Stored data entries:

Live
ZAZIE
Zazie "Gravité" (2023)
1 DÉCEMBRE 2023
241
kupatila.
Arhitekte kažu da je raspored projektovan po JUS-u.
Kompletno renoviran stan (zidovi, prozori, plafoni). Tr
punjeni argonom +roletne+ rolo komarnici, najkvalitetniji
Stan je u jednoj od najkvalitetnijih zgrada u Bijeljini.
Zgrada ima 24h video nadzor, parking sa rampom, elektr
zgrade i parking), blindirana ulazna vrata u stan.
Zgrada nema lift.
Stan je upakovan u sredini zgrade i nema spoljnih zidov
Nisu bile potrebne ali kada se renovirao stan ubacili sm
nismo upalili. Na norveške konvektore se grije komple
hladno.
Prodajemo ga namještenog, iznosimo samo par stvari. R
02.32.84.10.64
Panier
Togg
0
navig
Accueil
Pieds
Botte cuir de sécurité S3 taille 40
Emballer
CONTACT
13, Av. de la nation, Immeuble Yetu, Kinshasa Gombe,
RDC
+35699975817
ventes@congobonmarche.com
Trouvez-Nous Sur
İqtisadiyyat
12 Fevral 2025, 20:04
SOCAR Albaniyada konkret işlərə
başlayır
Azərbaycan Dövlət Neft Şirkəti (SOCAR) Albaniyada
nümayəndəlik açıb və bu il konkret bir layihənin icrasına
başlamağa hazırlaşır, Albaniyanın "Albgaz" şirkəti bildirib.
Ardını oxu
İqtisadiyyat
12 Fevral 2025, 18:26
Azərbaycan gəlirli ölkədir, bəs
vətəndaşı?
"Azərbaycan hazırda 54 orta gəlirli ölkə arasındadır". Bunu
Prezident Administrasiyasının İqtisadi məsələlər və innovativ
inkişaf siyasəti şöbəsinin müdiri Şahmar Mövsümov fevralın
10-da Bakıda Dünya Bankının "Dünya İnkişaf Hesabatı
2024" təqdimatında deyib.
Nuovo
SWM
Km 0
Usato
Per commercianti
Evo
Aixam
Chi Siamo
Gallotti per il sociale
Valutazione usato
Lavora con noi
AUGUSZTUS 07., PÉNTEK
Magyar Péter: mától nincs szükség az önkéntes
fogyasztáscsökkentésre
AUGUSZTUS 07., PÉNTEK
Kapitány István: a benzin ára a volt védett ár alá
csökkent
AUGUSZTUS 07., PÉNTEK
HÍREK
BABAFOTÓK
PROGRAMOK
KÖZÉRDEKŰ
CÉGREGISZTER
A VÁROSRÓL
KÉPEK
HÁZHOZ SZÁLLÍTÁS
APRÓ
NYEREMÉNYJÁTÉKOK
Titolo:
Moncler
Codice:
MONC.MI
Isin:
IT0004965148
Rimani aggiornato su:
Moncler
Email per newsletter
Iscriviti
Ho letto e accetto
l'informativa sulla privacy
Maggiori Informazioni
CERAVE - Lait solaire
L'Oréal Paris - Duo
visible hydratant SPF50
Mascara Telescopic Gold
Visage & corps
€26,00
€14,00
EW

**PROBLEM DESCRIPTION:**
Your response should hold only an exact copy of the lines above, from the one containing "Maggiori Informazioni" through the end of the entries.

**SOLUTION:**
Maggiori Informazioni
CERAVE - Lait solaire
L'Oréal Paris - Duo
visible hydratant SPF50
Mascara Telescopic Gold
Visage & corps
€26,00
€14,00
EW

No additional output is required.